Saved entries
= Beginning of Section =

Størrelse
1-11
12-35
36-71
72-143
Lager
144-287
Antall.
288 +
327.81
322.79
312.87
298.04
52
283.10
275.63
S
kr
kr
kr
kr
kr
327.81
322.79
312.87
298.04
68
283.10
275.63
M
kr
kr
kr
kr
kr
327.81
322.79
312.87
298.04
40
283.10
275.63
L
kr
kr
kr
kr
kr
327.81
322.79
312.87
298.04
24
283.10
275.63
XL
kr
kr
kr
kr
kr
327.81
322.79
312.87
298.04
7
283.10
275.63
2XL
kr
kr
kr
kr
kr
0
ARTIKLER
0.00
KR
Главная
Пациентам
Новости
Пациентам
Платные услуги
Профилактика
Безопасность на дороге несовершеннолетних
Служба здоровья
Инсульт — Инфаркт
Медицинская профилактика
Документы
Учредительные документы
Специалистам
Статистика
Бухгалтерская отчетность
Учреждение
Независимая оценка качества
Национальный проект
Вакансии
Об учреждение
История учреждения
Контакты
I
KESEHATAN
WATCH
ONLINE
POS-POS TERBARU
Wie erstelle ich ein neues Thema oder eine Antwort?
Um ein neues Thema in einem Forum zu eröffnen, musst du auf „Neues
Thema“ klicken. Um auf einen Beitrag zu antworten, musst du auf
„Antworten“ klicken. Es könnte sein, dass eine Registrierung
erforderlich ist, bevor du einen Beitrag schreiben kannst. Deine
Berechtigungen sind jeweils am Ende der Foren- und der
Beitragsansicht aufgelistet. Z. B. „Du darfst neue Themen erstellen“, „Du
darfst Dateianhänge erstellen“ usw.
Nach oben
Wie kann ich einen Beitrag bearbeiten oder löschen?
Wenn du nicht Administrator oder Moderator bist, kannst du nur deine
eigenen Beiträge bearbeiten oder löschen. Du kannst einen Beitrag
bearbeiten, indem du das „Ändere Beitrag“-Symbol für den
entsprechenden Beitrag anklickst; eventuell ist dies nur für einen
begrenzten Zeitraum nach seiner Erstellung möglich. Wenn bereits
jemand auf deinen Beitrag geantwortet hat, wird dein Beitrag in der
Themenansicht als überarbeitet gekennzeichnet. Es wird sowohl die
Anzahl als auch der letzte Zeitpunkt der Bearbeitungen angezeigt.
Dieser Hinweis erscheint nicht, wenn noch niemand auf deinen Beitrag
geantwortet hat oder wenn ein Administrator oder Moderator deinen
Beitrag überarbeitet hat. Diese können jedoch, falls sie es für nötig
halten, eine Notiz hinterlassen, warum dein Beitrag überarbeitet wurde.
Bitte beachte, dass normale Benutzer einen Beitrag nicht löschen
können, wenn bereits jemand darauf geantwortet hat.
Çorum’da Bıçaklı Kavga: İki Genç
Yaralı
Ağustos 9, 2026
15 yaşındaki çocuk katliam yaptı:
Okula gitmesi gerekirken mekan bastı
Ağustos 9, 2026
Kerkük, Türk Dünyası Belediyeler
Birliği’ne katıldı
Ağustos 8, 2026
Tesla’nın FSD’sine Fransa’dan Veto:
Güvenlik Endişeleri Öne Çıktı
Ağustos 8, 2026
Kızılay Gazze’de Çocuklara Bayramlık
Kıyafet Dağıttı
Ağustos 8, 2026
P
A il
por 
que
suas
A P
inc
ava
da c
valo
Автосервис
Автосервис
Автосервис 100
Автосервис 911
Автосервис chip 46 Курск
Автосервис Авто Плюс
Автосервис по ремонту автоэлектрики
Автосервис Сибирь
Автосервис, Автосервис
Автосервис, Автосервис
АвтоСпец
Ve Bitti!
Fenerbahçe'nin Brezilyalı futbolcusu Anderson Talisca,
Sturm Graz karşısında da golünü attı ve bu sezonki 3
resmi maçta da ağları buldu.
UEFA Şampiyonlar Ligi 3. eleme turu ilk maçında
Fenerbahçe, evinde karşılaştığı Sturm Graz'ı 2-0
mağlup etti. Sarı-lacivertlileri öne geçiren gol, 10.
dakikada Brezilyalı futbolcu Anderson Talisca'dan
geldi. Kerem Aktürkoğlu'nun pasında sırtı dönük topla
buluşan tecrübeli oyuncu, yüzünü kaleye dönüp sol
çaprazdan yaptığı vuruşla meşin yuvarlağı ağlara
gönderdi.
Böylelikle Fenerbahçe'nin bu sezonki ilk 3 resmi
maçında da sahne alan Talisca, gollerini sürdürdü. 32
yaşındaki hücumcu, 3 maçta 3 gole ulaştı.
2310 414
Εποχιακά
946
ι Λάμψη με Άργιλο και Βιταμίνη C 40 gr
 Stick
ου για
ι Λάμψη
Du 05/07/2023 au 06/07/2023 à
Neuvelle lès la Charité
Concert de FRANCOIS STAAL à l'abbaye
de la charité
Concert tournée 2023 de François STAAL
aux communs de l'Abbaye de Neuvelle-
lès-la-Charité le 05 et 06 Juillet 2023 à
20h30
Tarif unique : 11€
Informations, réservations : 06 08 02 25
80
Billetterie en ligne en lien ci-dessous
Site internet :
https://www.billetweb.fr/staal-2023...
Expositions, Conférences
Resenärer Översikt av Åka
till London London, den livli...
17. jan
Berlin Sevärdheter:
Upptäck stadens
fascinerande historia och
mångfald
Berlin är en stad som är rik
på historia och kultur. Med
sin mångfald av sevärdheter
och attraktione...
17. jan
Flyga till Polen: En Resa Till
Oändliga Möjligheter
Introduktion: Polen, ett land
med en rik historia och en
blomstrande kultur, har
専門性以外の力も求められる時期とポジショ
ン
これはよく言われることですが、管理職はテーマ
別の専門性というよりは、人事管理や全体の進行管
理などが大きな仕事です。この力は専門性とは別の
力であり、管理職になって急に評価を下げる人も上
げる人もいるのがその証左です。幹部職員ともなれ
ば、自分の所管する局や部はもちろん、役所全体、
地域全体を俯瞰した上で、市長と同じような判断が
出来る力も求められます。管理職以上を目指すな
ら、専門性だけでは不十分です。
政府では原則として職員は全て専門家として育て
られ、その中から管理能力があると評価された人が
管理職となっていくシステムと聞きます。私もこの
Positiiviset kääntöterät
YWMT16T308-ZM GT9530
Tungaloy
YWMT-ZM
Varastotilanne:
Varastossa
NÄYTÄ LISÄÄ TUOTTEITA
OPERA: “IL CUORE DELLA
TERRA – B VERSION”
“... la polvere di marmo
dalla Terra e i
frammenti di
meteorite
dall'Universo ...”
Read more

= End of Section =

What you are asked to do: Please repeat the data in full so that nothing differs from the original.

Problem solution:
Størrelse
1-11
12-35
36-71
72-143
Lager
144-287
Antall.
288 +
327.81
322.79
312.87
298.04
52
283.10
275.63
S
kr
kr
kr
kr
kr
327.81
322.79
312.87
298.04
68
283.10
275.63
M
kr
kr
kr
kr
kr
327.81
322.79
312.87
298.04
40
283.10
275.63
L
kr
kr
kr
kr
kr
327.81
322.79
312.87
298.04
24
283.10
275.63
XL
kr
kr
kr
kr
kr
327.81
322.79
312.87
298.04
7
283.10
275.63
2XL
kr
kr
kr
kr
kr
0
ARTIKLER
0.00
KR
Главная
Пациентам
Новости
Пациентам
Платные услуги
Профилактика
Безопасность на дороге несовершеннолетних
Служба здоровья
Инсульт — Инфаркт
Медицинская профилактика
Документы
Учредительные документы
Специалистам
Статистика
Бухгалтерская отчетность
Учреждение
Независимая оценка качества
Национальный проект
Вакансии
Об учреждение
История учреждения
Контакты
I
KESEHATAN
WATCH
ONLINE
POS-POS TERBARU
Wie erstelle ich ein neues Thema oder eine Antwort?
Um ein neues Thema in einem Forum zu eröffnen, musst du auf „Neues
Thema“ klicken. Um auf einen Beitrag zu antworten, musst du auf
„Antworten“ klicken. Es könnte sein, dass eine Registrierung
erforderlich ist, bevor du einen Beitrag schreiben kannst. Deine
Berechtigungen sind jeweils am Ende der Foren- und der
Beitragsansicht aufgelistet. Z. B. „Du darfst neue Themen erstellen“, „Du
darfst Dateianhänge erstellen“ usw.
Nach oben
Wie kann ich einen Beitrag bearbeiten oder löschen?
Wenn du nicht Administrator oder Moderator bist, kannst du nur deine
eigenen Beiträge bearbeiten oder löschen. Du kannst einen Beitrag
bearbeiten, indem du das „Ändere Beitrag“-Symbol für den
entsprechenden Beitrag anklickst; eventuell ist dies nur für einen
begrenzten Zeitraum nach seiner Erstellung möglich. Wenn bereits
jemand auf deinen Beitrag geantwortet hat, wird dein Beitrag in der
Themenansicht als überarbeitet gekennzeichnet. Es wird sowohl die
Anzahl als auch der letzte Zeitpunkt der Bearbeitungen angezeigt.
Dieser Hinweis erscheint nicht, wenn noch niemand auf deinen Beitrag
geantwortet hat oder wenn ein Administrator oder Moderator deinen
Beitrag überarbeitet hat. Diese können jedoch, falls sie es für nötig
halten, eine Notiz hinterlassen, warum dein Beitrag überarbeitet wurde.
Bitte beachte, dass normale Benutzer einen Beitrag nicht löschen
können, wenn bereits jemand darauf geantwortet hat.
Çorum’da Bıçaklı Kavga: İki Genç
Yaralı
Ağustos 9, 2026
15 yaşındaki çocuk katliam yaptı:
Okula gitmesi gerekirken mekan bastı
Ağustos 9, 2026
Kerkük, Türk Dünyası Belediyeler
Birliği’ne katıldı
Ağustos 8, 2026
Tesla’nın FSD’sine Fransa’dan Veto:
Güvenlik Endişeleri Öne Çıktı
Ağustos 8, 2026
Kızılay Gazze’de Çocuklara Bayramlık
Kıyafet Dağıttı
Ağustos 8, 2026
P
A il
por 
que
suas
A P
inc
ava
da c
valo
Автосервис
Автосервис
Автосервис 100
Автосервис 911
Автосервис chip 46 Курск
Автосервис Авто Плюс
Автосервис по ремонту автоэлектрики
Автосервис Сибирь
Автосервис, Автосервис
Автосервис, Автосервис
АвтоСпец
Ve Bitti!
Fenerbahçe'nin Brezilyalı futbolcusu Anderson Talisca,
Sturm Graz karşısında da golünü attı ve bu sezonki 3
resmi maçta da ağları buldu.
UEFA Şampiyonlar Ligi 3. eleme turu ilk maçında
Fenerbahçe, evinde karşılaştığı Sturm Graz'ı 2-0
mağlup etti. Sarı-lacivertlileri öne geçiren gol, 10.
dakikada Brezilyalı futbolcu Anderson Talisca'dan
geldi. Kerem Aktürkoğlu'nun pasında sırtı dönük topla
buluşan tecrübeli oyuncu, yüzünü kaleye dönüp sol
çaprazdan yaptığı vuruşla meşin yuvarlağı ağlara
gönderdi.
Böylelikle Fenerbahçe'nin bu sezonki ilk 3 resmi
maçında da sahne alan Talisca, gollerini sürdürdü. 32
yaşındaki hücumcu, 3 maçta 3 gole ulaştı.
2310 414
Εποχιακά
946
ι Λάμψη με Άργιλο και Βιταμίνη C 40 gr
 Stick
ου για
ι Λάμψη
Du 05/07/2023 au 06/07/2023 à
Neuvelle lès la Charité
Concert de FRANCOIS STAAL à l'abbaye
de la charité
Concert tournée 2023 de François STAAL
aux communs de l'Abbaye de Neuvelle-
lès-la-Charité le 05 et 06 Juillet 2023 à
20h30
Tarif unique : 11€
Informations, réservations : 06 08 02 25
80
Billetterie en ligne en lien ci-dessous
Site internet :
https://www.billetweb.fr/staal-2023...
Expositions, Conférences
Resenärer Översikt av Åka
till London London, den livli...
17. jan
Berlin Sevärdheter:
Upptäck stadens
fascinerande historia och
mångfald
Berlin är en stad som är rik
på historia och kultur. Med
sin mångfald av sevärdheter
och attraktione...
17. jan
Flyga till Polen: En Resa Till
Oändliga Möjligheter
Introduktion: Polen, ett land
med en rik historia och en
blomstrande kultur, har
専門性以外の力も求められる時期とポジショ
ン
これはよく言われることですが、管理職はテーマ
別の専門性というよりは、人事管理や全体の進行管
理などが大きな仕事です。この力は専門性とは別の
力であり、管理職になって急に評価を下げる人も上
げる人もいるのがその証左です。幹部職員ともなれ
ば、自分の所管する局や部はもちろん、役所全体、
地域全体を俯瞰した上で、市長と同じような判断が
出来る力も求められます。管理職以上を目指すな
ら、専門性だけでは不十分です。
政府では原則として職員は全て専門家として育て
られ、その中から管理能力があると評価された人が
管理職となっていくシステムと聞きます。私もこの
Positiiviset kääntöterät
YWMT16T308-ZM GT9530
Tungaloy
YWMT-ZM
Varastotilanne:
Varastossa
NÄYTÄ LISÄÄ TUOTTEITA
OPERA: “IL CUORE DELLA
TERRA – B VERSION”
“... la polvere di marmo
dalla Terra e i
frammenti di
meteorite
dall'Universo ...”
Read more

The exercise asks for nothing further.